Love and Forgiveness

When I was still a child, I took piano lessons from this teacher, who is a daughter of my mom’s friend. Every weekend, I dreaded to go to class. Not only because I lacked practice or rather not talented at all, I simply couldn’t tolerate the way she always shouting at her fragile grandmother. Heck! She treated Freeway, the dog even better!

I went home and complained to my mother on how my piano teacher shouted at her old grandmother. Whenever I was waiting for my sister’s turn at the piano, I would try to make small talk with the grandmother. I think she’s already senile. She would look at me with her cataract infested eyes and smiled. But I could see her eyes were sad and bewildered.

My mom told me a story. When the grandmother was younger, my mom’s friend married her son. This younger grandmother then gave her new daughter in law hell.
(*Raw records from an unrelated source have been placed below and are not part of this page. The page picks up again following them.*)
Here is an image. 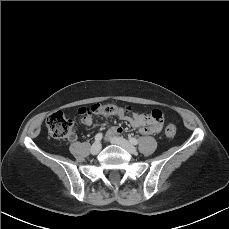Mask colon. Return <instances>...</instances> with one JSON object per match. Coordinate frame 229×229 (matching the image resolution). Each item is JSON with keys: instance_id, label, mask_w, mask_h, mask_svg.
Returning a JSON list of instances; mask_svg holds the SVG:
<instances>
[{"instance_id": "5ec220e1", "label": "colon", "mask_w": 229, "mask_h": 229, "mask_svg": "<svg viewBox=\"0 0 229 229\" xmlns=\"http://www.w3.org/2000/svg\"><path fill=\"white\" fill-rule=\"evenodd\" d=\"M131 107L122 108L113 103L107 104H93L89 107H82L79 109V114H94V115H114L122 111H131ZM148 123H153L157 126L161 125L164 121V115L161 110L155 109L147 114ZM46 125L49 135L54 139L67 138L72 130L73 123L69 120L62 111H56L49 115L46 120ZM176 134V128L173 125H169L165 129V135L168 138H172Z\"/></svg>"}]
</instances>
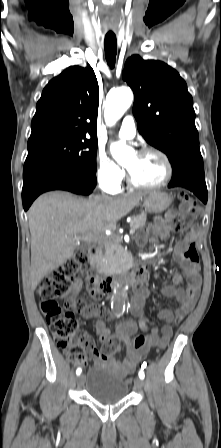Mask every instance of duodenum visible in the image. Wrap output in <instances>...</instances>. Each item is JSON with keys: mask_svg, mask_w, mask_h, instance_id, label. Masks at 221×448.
<instances>
[{"mask_svg": "<svg viewBox=\"0 0 221 448\" xmlns=\"http://www.w3.org/2000/svg\"><path fill=\"white\" fill-rule=\"evenodd\" d=\"M90 265L92 270L96 273L93 286L99 295H108L118 282V275L116 273L102 274L99 265V255L96 249L90 251ZM144 269H130L126 278V283L136 289L143 285Z\"/></svg>", "mask_w": 221, "mask_h": 448, "instance_id": "410a0bca", "label": "duodenum"}]
</instances>
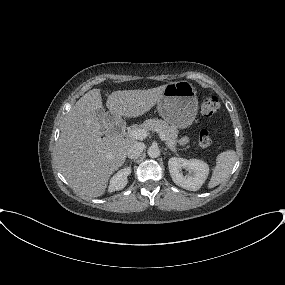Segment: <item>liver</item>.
<instances>
[{
    "label": "liver",
    "instance_id": "1",
    "mask_svg": "<svg viewBox=\"0 0 285 285\" xmlns=\"http://www.w3.org/2000/svg\"><path fill=\"white\" fill-rule=\"evenodd\" d=\"M166 85L147 90L112 92L106 106L116 117H138L161 99ZM103 108L100 89L82 96L65 118L58 142L59 168L70 186L81 195L104 194L110 176L125 162L134 139L104 134L96 116Z\"/></svg>",
    "mask_w": 285,
    "mask_h": 285
}]
</instances>
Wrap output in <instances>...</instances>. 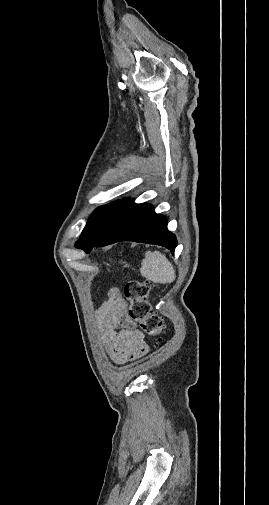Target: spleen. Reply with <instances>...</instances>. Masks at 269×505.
<instances>
[{"label":"spleen","instance_id":"obj_1","mask_svg":"<svg viewBox=\"0 0 269 505\" xmlns=\"http://www.w3.org/2000/svg\"><path fill=\"white\" fill-rule=\"evenodd\" d=\"M141 265V275L154 283H172L176 278L173 265L159 251L146 252Z\"/></svg>","mask_w":269,"mask_h":505}]
</instances>
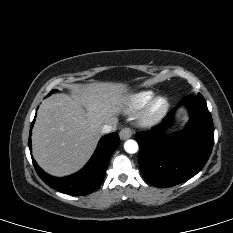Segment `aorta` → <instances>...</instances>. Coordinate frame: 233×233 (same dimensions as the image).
<instances>
[{"instance_id": "aorta-1", "label": "aorta", "mask_w": 233, "mask_h": 233, "mask_svg": "<svg viewBox=\"0 0 233 233\" xmlns=\"http://www.w3.org/2000/svg\"><path fill=\"white\" fill-rule=\"evenodd\" d=\"M124 149L127 153H130V154H133V153H136L139 149L138 147V143L135 141V140H127L125 143H124Z\"/></svg>"}]
</instances>
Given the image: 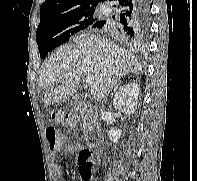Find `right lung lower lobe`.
Returning <instances> with one entry per match:
<instances>
[{
  "label": "right lung lower lobe",
  "instance_id": "right-lung-lower-lobe-1",
  "mask_svg": "<svg viewBox=\"0 0 197 181\" xmlns=\"http://www.w3.org/2000/svg\"><path fill=\"white\" fill-rule=\"evenodd\" d=\"M110 1L120 13L113 20H98L92 27L121 35L128 41L139 38L149 23L150 0Z\"/></svg>",
  "mask_w": 197,
  "mask_h": 181
}]
</instances>
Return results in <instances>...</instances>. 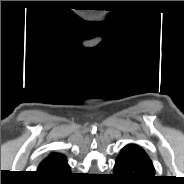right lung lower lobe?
<instances>
[{"label":"right lung lower lobe","mask_w":184,"mask_h":184,"mask_svg":"<svg viewBox=\"0 0 184 184\" xmlns=\"http://www.w3.org/2000/svg\"><path fill=\"white\" fill-rule=\"evenodd\" d=\"M37 173L46 178L48 183L63 184L71 177L70 166L67 164L66 158L59 159L43 170H38Z\"/></svg>","instance_id":"obj_1"}]
</instances>
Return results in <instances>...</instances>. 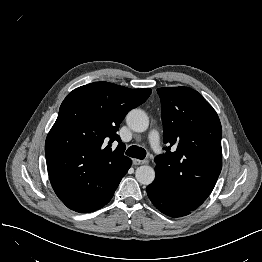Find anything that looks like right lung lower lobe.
<instances>
[{
	"instance_id": "98d812e1",
	"label": "right lung lower lobe",
	"mask_w": 262,
	"mask_h": 262,
	"mask_svg": "<svg viewBox=\"0 0 262 262\" xmlns=\"http://www.w3.org/2000/svg\"><path fill=\"white\" fill-rule=\"evenodd\" d=\"M131 163H132V161L126 167L125 174L127 173L128 169L130 168ZM113 194H114V192L111 193L107 198H105V199H103L101 201H98V202H92V203H64V204L68 208H70L71 210H74L76 212L88 213V212H92V211L98 210L101 207H103L104 205H106L110 201V199L112 198Z\"/></svg>"
}]
</instances>
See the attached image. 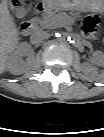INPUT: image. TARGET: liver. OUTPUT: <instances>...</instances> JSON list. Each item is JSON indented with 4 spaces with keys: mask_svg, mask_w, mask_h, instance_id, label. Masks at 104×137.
Returning <instances> with one entry per match:
<instances>
[{
    "mask_svg": "<svg viewBox=\"0 0 104 137\" xmlns=\"http://www.w3.org/2000/svg\"><path fill=\"white\" fill-rule=\"evenodd\" d=\"M22 1V0H21ZM18 46V34L13 18L10 16L7 2L0 5V67L6 69V60Z\"/></svg>",
    "mask_w": 104,
    "mask_h": 137,
    "instance_id": "6515ba94",
    "label": "liver"
}]
</instances>
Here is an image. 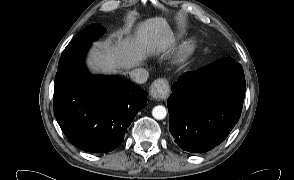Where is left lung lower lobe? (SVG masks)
I'll return each instance as SVG.
<instances>
[{
	"label": "left lung lower lobe",
	"mask_w": 294,
	"mask_h": 180,
	"mask_svg": "<svg viewBox=\"0 0 294 180\" xmlns=\"http://www.w3.org/2000/svg\"><path fill=\"white\" fill-rule=\"evenodd\" d=\"M245 87L243 68L230 57L183 74L167 102L177 145L203 153L223 142L239 120Z\"/></svg>",
	"instance_id": "obj_1"
}]
</instances>
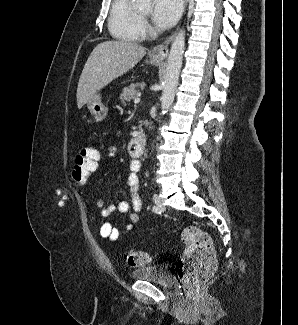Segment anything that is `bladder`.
<instances>
[{"label": "bladder", "mask_w": 298, "mask_h": 325, "mask_svg": "<svg viewBox=\"0 0 298 325\" xmlns=\"http://www.w3.org/2000/svg\"><path fill=\"white\" fill-rule=\"evenodd\" d=\"M134 280L147 281L165 288H171L174 285L172 275L160 265H148L140 267L131 273Z\"/></svg>", "instance_id": "obj_1"}]
</instances>
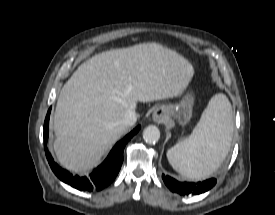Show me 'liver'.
Instances as JSON below:
<instances>
[{
  "label": "liver",
  "instance_id": "6515ba94",
  "mask_svg": "<svg viewBox=\"0 0 275 215\" xmlns=\"http://www.w3.org/2000/svg\"><path fill=\"white\" fill-rule=\"evenodd\" d=\"M194 69L158 43L112 49L84 62L63 86L54 114L59 163L80 173L95 166L128 131L120 123L137 102L181 96Z\"/></svg>",
  "mask_w": 275,
  "mask_h": 215
}]
</instances>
She would beat her with a mop or broom for no apparent reason. After the daughter in law gave birth to her children, her children grew up seeing their mother beaten by this grandmother. So, it’s understood that, the children do not feel any love for the grandmother.

My mom also told me about her younger days. When she was living with her siblings in her aunt’s coffee shop, her aunt too likes to nag a lot. They were given nothing more than plain porridge to eat while the aunt’s children feast on fishes and meat. The aunt didn’t treat them all that well even when my mom and her sisters were always at their best behavior. They helped around the house and stayed out of trouble. But that didn’t even win approval from this aunt. Since my grandfather (brother to this aunt) was too lazy for his own good, this aunt forced him to sign off his rights to the coffee shop and left him penniless. His family was forced to move out and fend for themselves.

When my mom and her siblings became adults and bought their first home, they invited the aunt to stay over. They still treated her with so much respect that, the aunt felt so bad for treating them badly when they were children. They even invited her to our home in KL for holidays.

Our grandaunt was remorse to the core in the way she treated my mother and her sisters when they were young. She kept asking herself, why was she ill-treating my mom and sisters when they didn’t do anything wrong. In fact, they were so good and lovely, and helped around the house. My mom and aunts assured her that, all things had happened in the past should remain in the past. There is no point bringing it up again. All is forgiven. What’s more important is make things right now and look to the future.

When my grandaunt passed on, she was forgiven and learn to forgive herself. She left the world with no regrets.

“Sincere forgiveness isn’t colored with expectations that the other person apologize or change. Don’t worry whether or not they finally understand you. Love them and release them. Life feeds back truth to people in its own way and time.” Sara Paddison.

It was always good to see such love and forgiveness within the family.